Client and server sides
Server (passive open) Client (active open)
CLOSED CLOSED
│ │
│ listen() │ connect()
▼ ▼
LISTEN SYN_SENT
│ │
│ rcv SYN, send SYN-ACK │ rcv SYN-ACK, send ACK
▼ ▼
SYN_RECV ESTABLISHED
│
│ rcv ACK
▼
ESTABLISHED
Key states
- LISTEN - the server socket is waiting for a SYN. Visible in
ss -tln - SYN_SENT - the client sent a SYN and is waiting for a reply
- SYN_RECV - the server received a SYN, sent a SYN-ACK, and is waiting for the ACK
- ESTABLISHED - handshake complete; data can flow
- FIN_WAIT_1 - we initiated the close (sent FIN)
- FIN_WAIT_2 - the peer ACKed our FIN; we are waiting for the peer's FIN
- CLOSE_WAIT - the peer sent FIN first and we ACKed it; your job now is to call close(). If the application does not close the socket, it stays here
- LAST_ACK - we sent our FIN in response to CLOSE_WAIT and are waiting for the ACK
- TIME_WAIT - both sides sent FIN+ACK; we wait 2*MSL (~60 s) to absorb any delayed packets from the old connection
- CLOSED - no connection
TIME_WAIT: why you see so many
After a close, the active side (the one that closed first) stays in TIME_WAIT for ~60 seconds. This is by design: it protects against packets from an old connection arriving at a new one that reuses the same 4-tuple (src/dst IP+port).

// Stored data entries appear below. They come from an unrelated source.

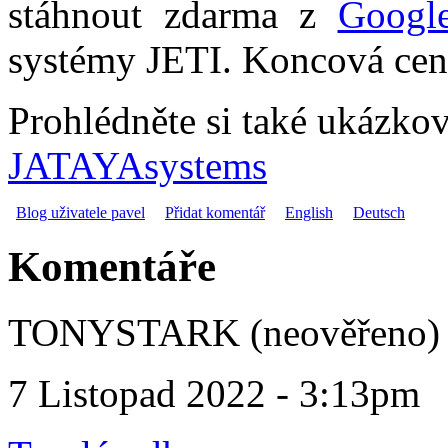
stáhnout zdarma z
Googl
systémy JETI. Koncová cena
Prohlédněte si také ukázko
JATAYAsystems
Blog uživatele pavel
Přidat komentář
English
Deutsch
Komentáře
TONYSTARK (neověřeno)
7 Listopad 2022 - 3:13pm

On a client that opens many short-lived connections (HTTP/1.0 without keep-alive, redis clients without pooling), outgoing ports run out fast:
ss -tn state time-wait | wc -l
# thousands means potential source-port exhaustion
Solutions:
- HTTP keep-alive or connection pooling in the application
net.ipv4.tcp_tw_reuse=1to reuse TIME_WAIT sockets for outgoing connect (on the client)net.ipv4.ip_local_port_rangeto widen the ephemeral port range
CLOSE_WAIT: the application forgot close()
CLOSE_WAIT means the peer closed its side and the kernel is waiting for you
to call close(). If the count grows over time, the application has a leak:
it receives EOF on a socket and does not close the file descriptor. This is
a classic bug in EOF handling in Node.js, Java, and Python.
Visible via ss -tn state close-wait.